= John Dudley (1569–1645) =

English politician (1569–1645)

Hon. John Sutton (November 1569 – 1645), was the brother of Edward Sutton, 5th Baron Dudley and was briefly Member of the Parliament of England for Staffordshire. during the reign of Elizabeth I.

==Background and early life==
John Sutton was the son of Edward Sutton, 4th Baron Dudley. His mother was Jane Stanley, who was a daughter of Edward Stanley, 3rd Earl of Derby and the 4th Baron's second wife. John Sutton was their second son, born about two years after his brother Edward, who became the 5th Baron. He was baptised on 30 November 1569, so born shortly before that date. At the very early age of 11, he was sent to Lincoln College, Oxford.

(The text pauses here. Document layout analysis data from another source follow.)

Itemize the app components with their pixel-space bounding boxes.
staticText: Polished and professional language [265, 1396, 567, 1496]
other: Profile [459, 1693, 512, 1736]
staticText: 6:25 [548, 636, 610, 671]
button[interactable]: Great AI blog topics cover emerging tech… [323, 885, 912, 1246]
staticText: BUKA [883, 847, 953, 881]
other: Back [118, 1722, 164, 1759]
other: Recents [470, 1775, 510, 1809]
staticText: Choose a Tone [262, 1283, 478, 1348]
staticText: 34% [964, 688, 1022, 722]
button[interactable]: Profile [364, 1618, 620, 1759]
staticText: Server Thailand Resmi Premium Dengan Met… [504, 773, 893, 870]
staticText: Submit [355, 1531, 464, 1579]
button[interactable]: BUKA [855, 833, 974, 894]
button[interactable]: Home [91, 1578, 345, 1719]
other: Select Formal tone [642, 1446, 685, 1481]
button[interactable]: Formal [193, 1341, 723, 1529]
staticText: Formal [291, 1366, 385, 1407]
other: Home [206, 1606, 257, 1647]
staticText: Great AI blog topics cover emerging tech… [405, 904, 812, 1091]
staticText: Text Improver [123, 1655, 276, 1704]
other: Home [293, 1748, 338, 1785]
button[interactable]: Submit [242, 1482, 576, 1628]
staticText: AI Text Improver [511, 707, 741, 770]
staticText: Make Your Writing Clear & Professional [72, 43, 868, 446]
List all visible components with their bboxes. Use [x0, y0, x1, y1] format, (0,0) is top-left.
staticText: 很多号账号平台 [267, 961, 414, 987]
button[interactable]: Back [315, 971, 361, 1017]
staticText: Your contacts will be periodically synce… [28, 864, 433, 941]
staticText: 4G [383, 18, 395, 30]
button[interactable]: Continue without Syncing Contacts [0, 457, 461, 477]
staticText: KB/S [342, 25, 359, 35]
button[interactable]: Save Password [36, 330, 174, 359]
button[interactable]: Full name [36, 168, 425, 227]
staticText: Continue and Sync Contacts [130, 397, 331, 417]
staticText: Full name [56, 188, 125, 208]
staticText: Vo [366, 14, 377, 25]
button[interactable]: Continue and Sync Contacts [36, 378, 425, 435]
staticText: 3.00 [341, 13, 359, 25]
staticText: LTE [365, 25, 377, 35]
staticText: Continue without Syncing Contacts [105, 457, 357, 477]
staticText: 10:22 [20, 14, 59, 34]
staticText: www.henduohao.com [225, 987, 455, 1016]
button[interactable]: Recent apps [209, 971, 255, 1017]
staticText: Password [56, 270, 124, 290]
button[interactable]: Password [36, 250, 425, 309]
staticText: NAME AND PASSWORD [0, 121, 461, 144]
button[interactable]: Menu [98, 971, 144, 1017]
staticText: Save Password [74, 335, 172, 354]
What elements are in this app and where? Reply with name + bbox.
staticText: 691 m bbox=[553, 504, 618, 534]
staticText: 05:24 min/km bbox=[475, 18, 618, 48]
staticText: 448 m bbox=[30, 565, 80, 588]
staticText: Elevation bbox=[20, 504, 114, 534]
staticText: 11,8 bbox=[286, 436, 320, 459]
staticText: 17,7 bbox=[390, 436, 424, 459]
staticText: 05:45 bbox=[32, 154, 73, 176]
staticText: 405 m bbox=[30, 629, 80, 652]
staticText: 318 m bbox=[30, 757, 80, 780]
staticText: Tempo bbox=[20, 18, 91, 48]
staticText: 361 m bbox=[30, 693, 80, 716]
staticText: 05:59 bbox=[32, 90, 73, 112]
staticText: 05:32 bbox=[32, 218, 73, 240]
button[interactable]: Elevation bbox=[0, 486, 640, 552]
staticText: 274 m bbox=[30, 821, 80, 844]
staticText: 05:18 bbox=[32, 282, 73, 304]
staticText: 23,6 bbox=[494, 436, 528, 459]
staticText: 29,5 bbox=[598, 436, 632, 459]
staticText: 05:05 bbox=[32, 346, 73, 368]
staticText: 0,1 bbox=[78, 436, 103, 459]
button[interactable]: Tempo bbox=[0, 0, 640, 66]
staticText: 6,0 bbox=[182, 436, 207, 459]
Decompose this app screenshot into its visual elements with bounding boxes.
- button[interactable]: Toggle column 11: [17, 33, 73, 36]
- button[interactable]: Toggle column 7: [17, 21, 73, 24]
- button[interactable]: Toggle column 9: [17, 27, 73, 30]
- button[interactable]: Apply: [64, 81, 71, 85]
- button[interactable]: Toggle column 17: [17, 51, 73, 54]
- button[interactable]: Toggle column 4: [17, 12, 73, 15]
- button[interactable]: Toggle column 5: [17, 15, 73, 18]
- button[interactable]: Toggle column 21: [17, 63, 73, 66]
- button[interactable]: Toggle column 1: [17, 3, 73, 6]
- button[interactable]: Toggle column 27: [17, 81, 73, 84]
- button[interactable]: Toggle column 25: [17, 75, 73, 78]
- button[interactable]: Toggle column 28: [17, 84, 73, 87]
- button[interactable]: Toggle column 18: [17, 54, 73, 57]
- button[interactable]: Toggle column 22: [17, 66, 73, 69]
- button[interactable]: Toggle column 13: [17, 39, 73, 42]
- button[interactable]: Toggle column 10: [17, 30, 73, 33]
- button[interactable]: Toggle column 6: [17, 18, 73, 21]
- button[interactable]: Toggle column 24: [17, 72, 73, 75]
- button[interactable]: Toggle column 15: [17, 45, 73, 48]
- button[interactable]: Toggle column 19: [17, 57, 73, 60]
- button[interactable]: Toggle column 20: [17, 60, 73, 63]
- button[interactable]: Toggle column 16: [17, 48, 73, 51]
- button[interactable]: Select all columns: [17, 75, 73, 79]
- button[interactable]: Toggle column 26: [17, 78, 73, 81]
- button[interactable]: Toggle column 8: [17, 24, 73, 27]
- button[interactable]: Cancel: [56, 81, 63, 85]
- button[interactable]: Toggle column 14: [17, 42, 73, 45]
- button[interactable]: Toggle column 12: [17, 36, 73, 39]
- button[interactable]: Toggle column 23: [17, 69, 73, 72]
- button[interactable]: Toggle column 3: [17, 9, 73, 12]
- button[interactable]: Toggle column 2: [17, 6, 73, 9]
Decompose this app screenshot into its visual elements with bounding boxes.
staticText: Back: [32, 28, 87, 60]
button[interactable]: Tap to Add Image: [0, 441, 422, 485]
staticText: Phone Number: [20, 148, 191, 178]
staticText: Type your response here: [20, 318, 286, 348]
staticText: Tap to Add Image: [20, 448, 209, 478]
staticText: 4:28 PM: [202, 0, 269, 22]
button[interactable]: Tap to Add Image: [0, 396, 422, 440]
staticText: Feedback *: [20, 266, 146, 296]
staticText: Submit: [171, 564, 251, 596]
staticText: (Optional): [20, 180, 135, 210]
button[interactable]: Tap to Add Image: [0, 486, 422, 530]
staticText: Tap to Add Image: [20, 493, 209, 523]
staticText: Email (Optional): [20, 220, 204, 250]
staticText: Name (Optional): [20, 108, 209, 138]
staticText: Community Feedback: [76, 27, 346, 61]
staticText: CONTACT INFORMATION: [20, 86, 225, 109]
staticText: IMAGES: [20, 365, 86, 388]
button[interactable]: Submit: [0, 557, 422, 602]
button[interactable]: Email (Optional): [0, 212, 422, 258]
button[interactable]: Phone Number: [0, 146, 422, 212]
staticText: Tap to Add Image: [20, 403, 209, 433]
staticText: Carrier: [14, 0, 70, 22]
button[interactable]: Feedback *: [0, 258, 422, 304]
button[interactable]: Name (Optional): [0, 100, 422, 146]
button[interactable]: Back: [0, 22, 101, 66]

The 4th Baron was able to recover the family estates after they were obtained, as a result of debt, by John Dudley, Duke of Northumberland a distant relative, and forfeited to the Crown on Northumberland's execution in 1553. However, he was unable to make progress with the huge outstanding debts. In order to ensure creditors were paid by his heir, his will earmarked the proceeds of his coalmines for 21 years to his creditors, who were also given prior claim over his wife and over John. When the 4th Baron died in 1586, John received only his father's best clothes and £300, with an annuity to be paid by his brother, but no house or land. As late as 1592 John had never received his annuity.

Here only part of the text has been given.